As a new staple of mainstream American vocabulary, "neoconservative" 
warrants a reminder of the term's beginnings, before it became chic 
newspeak. It originally referred to a movement of largely Jewish 
liberals who gave leftism an honest and protracted effort, who 
dutifully reviled every Republican president through Eisenhower, who 
did their time in inner cities, and who gave peace and social 
engineering a chance, until the real-world consequences of their good 
will forced them to acknowledge that what they were doing wasn't 
working but in fact backfiring. At which point, these men (e.g., 
Norman Podhoretz, Irving Kristol) underwent a midlife epiphany and 
became conservative after the 1960s.

Today the word applies to anyone who undergoes such a transformation, 
Jewish or not. True, neoconservatives are not the same breed of 
conservative that made up the Republican Party of Barry Goldwater. 
The difference is the neoconservatives' more interventionist foreign 
policy as opposed to vintage conservatism's isolationism.
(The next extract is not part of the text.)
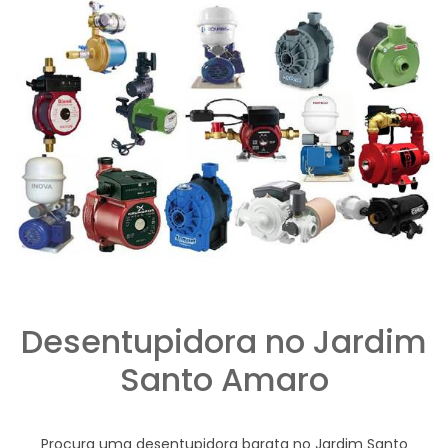
Desentupidora no Jardim
Santo Amaro
Procura uma desentupidora barata no Jardim Santo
With today's "post-9/11 omigod I think I may be Republican" 
Democrats, what we have in effect are neo-neoconservatives. Many of 
the Jews in this group might be more accurately described as Bush 
Democrats, but they've opted for the cachet of the label and call 
themselves neocons. But when Al Franken and other determinedly 
left-wing Jews use the term, they don't mean it nicely, embarrassed 
as they are by their politically wayward fellow tribesmen.
So let's go over the rules: Just because we call ourselves "neocons," 
it doesn't mean you can. Of course, if you're right-leaning and don't 
intend the word disparagingly, you get a pass. Just know that unless 
you're aware that "neoconservative" also includes last names like 
Bennett, Kirkpatrick, Sowell, Kemp and Ashcroft, when you refer to 
someone as a neocon, you're saying "Jew." We might suggest reverting 
to previous, less codey expressions such as "Jewish conservative" or 
"Republican Jew"--especially since not every right-leaning Jew is 
neo. But not to worry: We neocons, Republican Jews, Jewish 
conservatives and Jews for Bush won't take offense, since we don't 
want American Christians to feel even more paranoid than they already 
do (particularly during "holiday" season).

As for our imperviously left-leaning fellow tribesmen, let them 
figure out for themselves how to handle their non-Jewish 
co-ideologists who say "neocon" angrily and freely in mixed company.
Yes, poor Richard Perle and Dick Cheney (oops, Douglas Feith) 
drinking at their segregated water fountains, "doing their time in 
inner cities" - why, my tears run down like waters, and my 
self-righteousness like a mighty stream.